Importantly, after accounting for age, sex, race, hospital location, and other conditions, the patients with metabolic syndrome were 3.4 times more likely to die from COVID-19 than those who didn’t have the condition.

These patients were also nearly five times more likely to be admitted to an ICU, need a ventilator, or develop ARDS.

The study didn’t find an increase in mortality for patients when only one of the conditions clustered with metabolic syndrome was examined alone. However, being obese or having diabetes was associated with increased odds of ICU admission and being put on a ventilator.
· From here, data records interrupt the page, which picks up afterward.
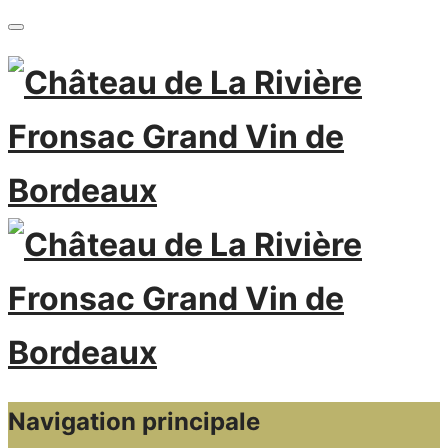
Navigation principale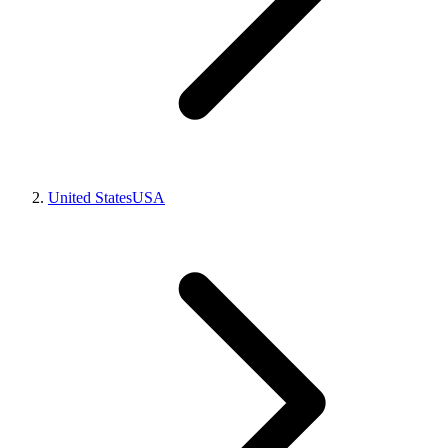
United States
USA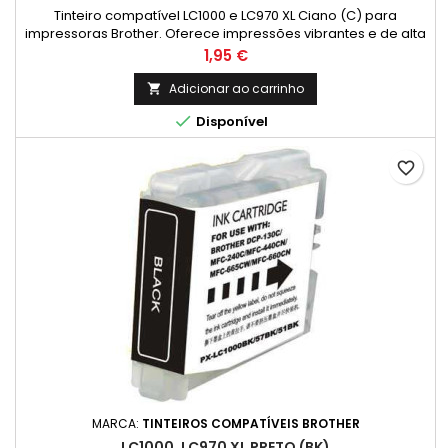
Tinteiro compatível LC1000 e LC970 XL Ciano (C) para
impressoras Brother. Oferece impressões vibrantes e de alta
qualidade com excelente custo-benefício. Compatível com
Preço
1,95 €
diversos modelos DCP e MFC. Disponível na Jatinteiros.com.
Adicionar ao carrinho


Disponível
favorite_border
MARCA:
TINTEIROS COMPATÍVEIS BROTHER
LC1000, LC970 XL PRETO (BK)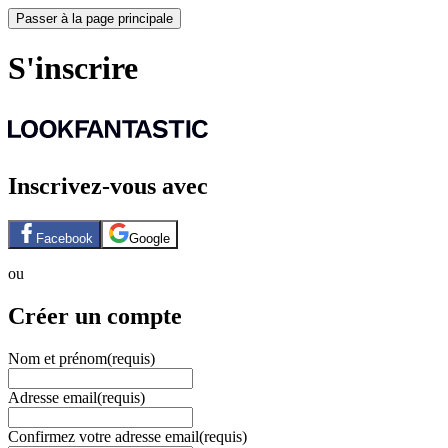
Passer à la page principale
S'inscrire
Inscrivez-vous avec
Facebook
Google
ou
Créer un compte
Nom et prénom
(requis)
Adresse email
(requis)
Confirmez votre adresse email
(requis)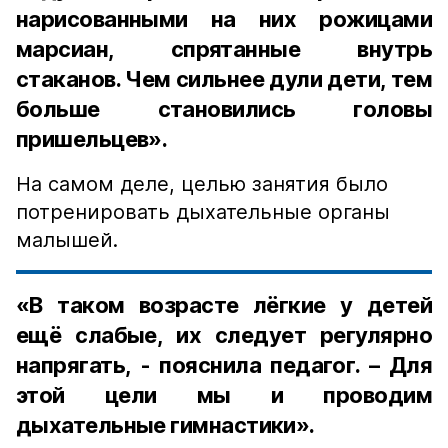
нарисованными на них рожицами
марсиан, спрятанные внутрь
стаканов. Чем сильнее дули дети, тем
больше становились головы
пришельцев».
На самом деле, целью занятия было
потренировать дыхательные органы
малышей.
«В таком возрасте лёгкие у детей
ещё слабые, их следует регулярно
напрягать, - пояснила педагог. – Для
этой цели мы и проводим
дыхательные гимнастики».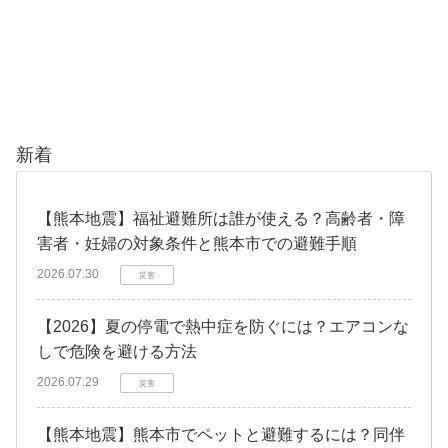
新着
【熊本地震】福祉避難所は誰が使える？高齢者・障
害者・妊婦の対象条件と熊本市での避難手順
2026.07.30
災害
【2026】夏の停電で熱中症を防ぐには？エアコンな
しで危険を避ける方法
2026.07.29
災害
【熊本地震】熊本市でペットと避難するには？同伴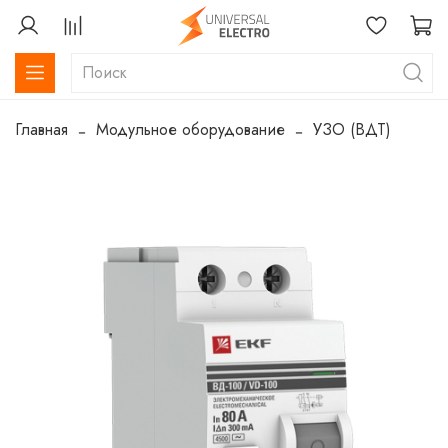
Главная
Модульное оборудование
УЗО (ВДТ)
“Metabolic syndrome should be considered a composite predictor of COVID-19 lethal outcome, increasing the odds of mortality by the combined effects of its individual components,” Denson said.

He would advise anyone who meets the criteria for metabolic syndrome to be vigilant in taking measures to reduce risk or exposure to the coronavirus.

“It doesn’t matter if you’re young or old—we took that into account,” he said. “You really should be extra careful. I would say it should impact both preventing your exposures and, if you end up getting sick, you should probably see your doctor sooner.”